The genus Aconitum L. belongs to the tribe Delphinieae in the Ranunculaceae family and represents one of the earliest diverging lineages within the eudicots APG IV (Wang et al., 2009; Sun et al., 2011; The Angiosperm Phylogeny Group et al., 2016). It is currently divided into two subgenera, A. subgenus Lycoctonum and A. subgenus Aconitum, comprising about more than 400 species throughout Eurasia and North America with its diversification center in Eastern Asia (Utelli, Roy & Baltisberger, 2000; Jabbour & Renner, 2012; Wang et al., 2013). Polyploid species were identified in both subgenera, particularly in subg. Lycoctonum. One of the tetraploid species in subg. Lycoctonum is A. angustius (2n = 4x = 32), which possesses heterologous chromosomes and is hypothesized to be a hybrid of A. finetianum (2n = 2x = 16) and A. sinomontanum (2n = 2x = 16) (Gao, 2009; Kong et al., 2017b). The three species display intermediate morphological characteristics and overlapping geographical distributions (Shang & Lee, 1984; Yuan & Yang, 2006; Gao, 2009; Gao, Ren & Yang, 2012).

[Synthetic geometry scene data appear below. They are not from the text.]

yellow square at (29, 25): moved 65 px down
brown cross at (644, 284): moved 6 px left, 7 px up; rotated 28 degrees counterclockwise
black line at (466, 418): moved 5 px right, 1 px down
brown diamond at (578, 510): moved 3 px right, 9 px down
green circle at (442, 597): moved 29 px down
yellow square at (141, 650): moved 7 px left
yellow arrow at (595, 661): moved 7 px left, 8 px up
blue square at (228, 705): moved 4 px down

Based on previous morphological analysis and phylogenetic inference, A. finetianum was inferred to be the putative maternal progenitor of A. angustius (Gao, 2009; Kong et al., 2017b).

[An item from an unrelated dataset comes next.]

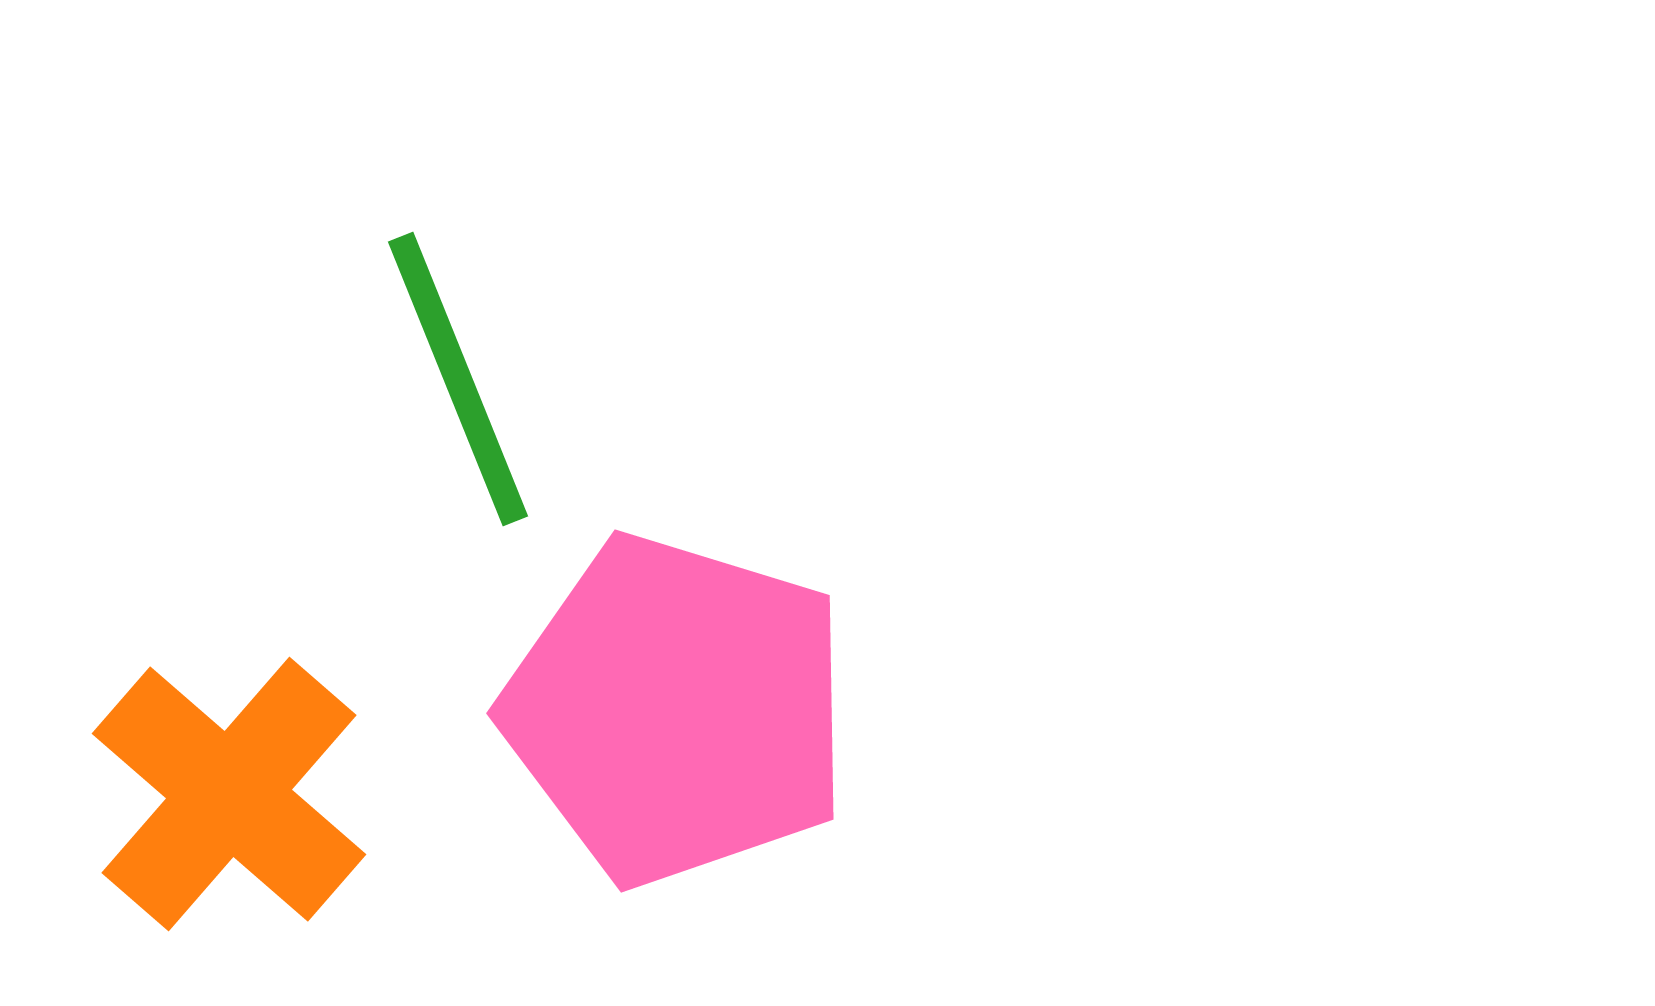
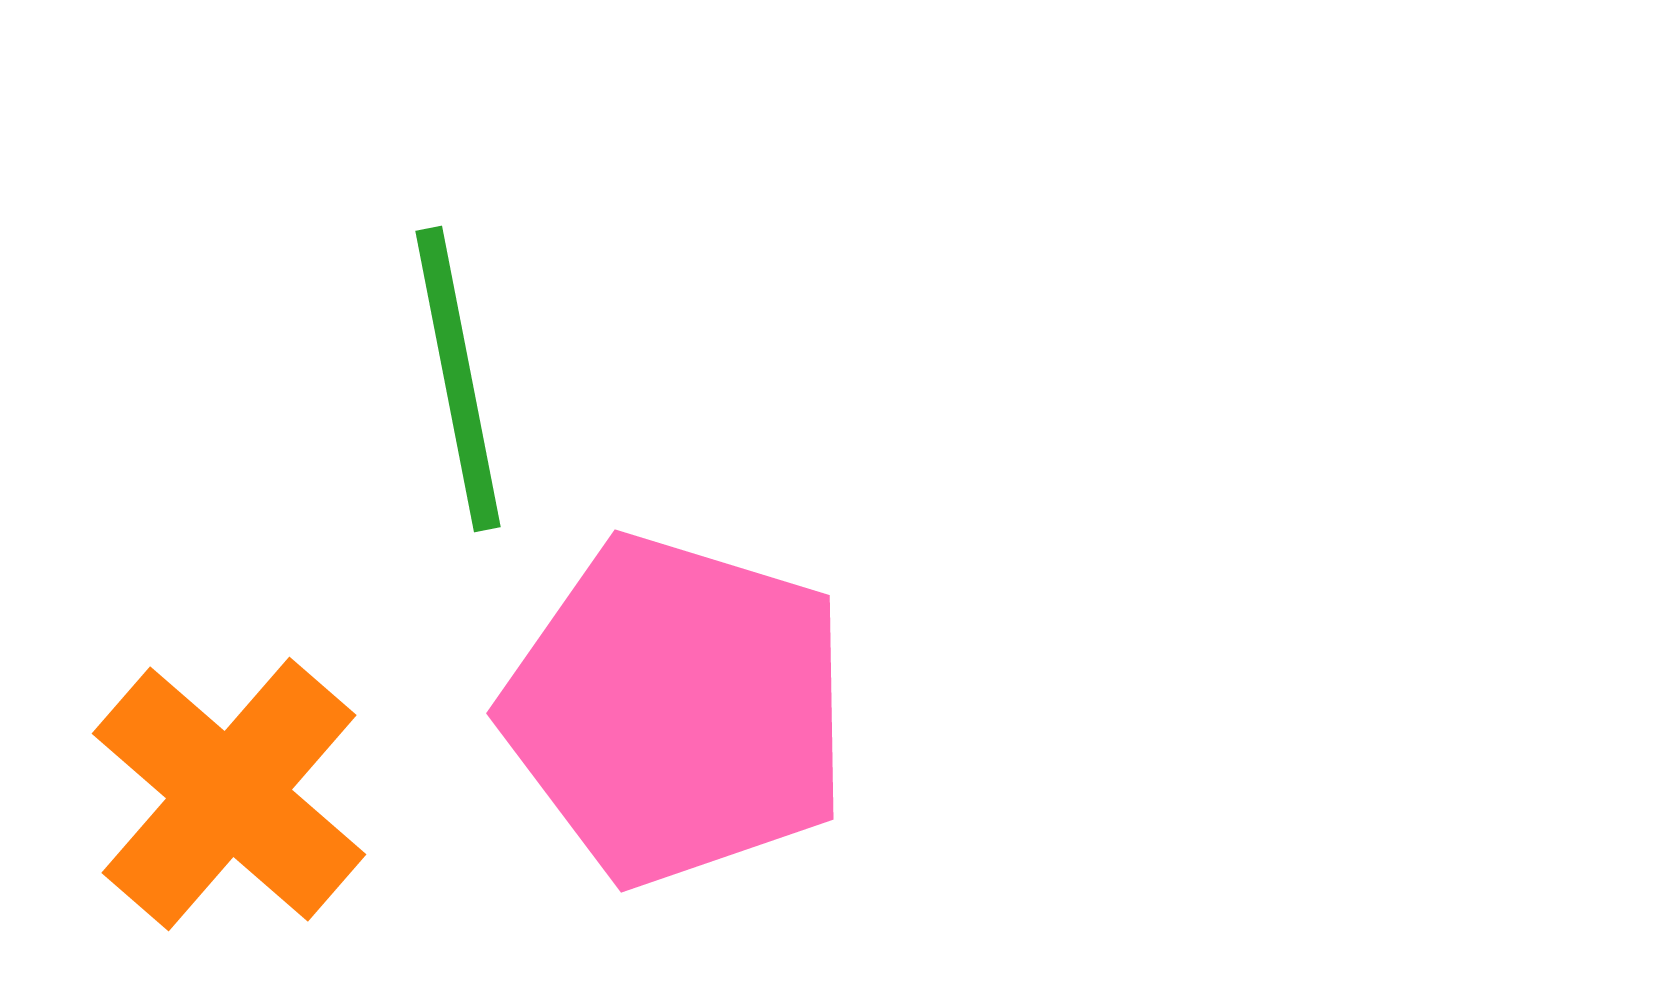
green line: rotated 11 degrees clockwise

The genus Aconitum is known as a taxonomically and phylogenetically challenging taxon. Early divergence between subg. Lycoctonum and subg. Aconitum in Europe was suggested based on trnH-psbA and ITS (Utelli, Roy & Baltisberger, 2000). Although high morphological variability within and among populations was detected due to recent speciation, the morphological characteristics are poor indicators of relatedness. Jabbour & Renner (2012) conducted a phylogenetic reconstruction focusing on Delphineae based on trnL-F and ITS that suggested Aconitum was monophyletic clade and a sister group of Delphinium. However, few species from Eastern Asia were used, which may have affected the previous phylogenetic analysis. Most recently, phylogenetic inferences of polyploid species relationships in subg. Lycoctonum were made using four cpDNA intergenic regions (ndhF-trnL, psbA-trnH, psbD-trnT, and trnT-L) and two nrDNA regions (ITS and ETS) (Kong et al., 2017b), Aconitum finetianum was inferred as the maternal progenitor of A. angustius. With the same cpDNA intergenic regions, taxonomical revision has been conducted based on phylogenetic analyses of subg. Lycoctonum by Hong et al. (2017), yet phylogenetic information at the genomics level has been absent.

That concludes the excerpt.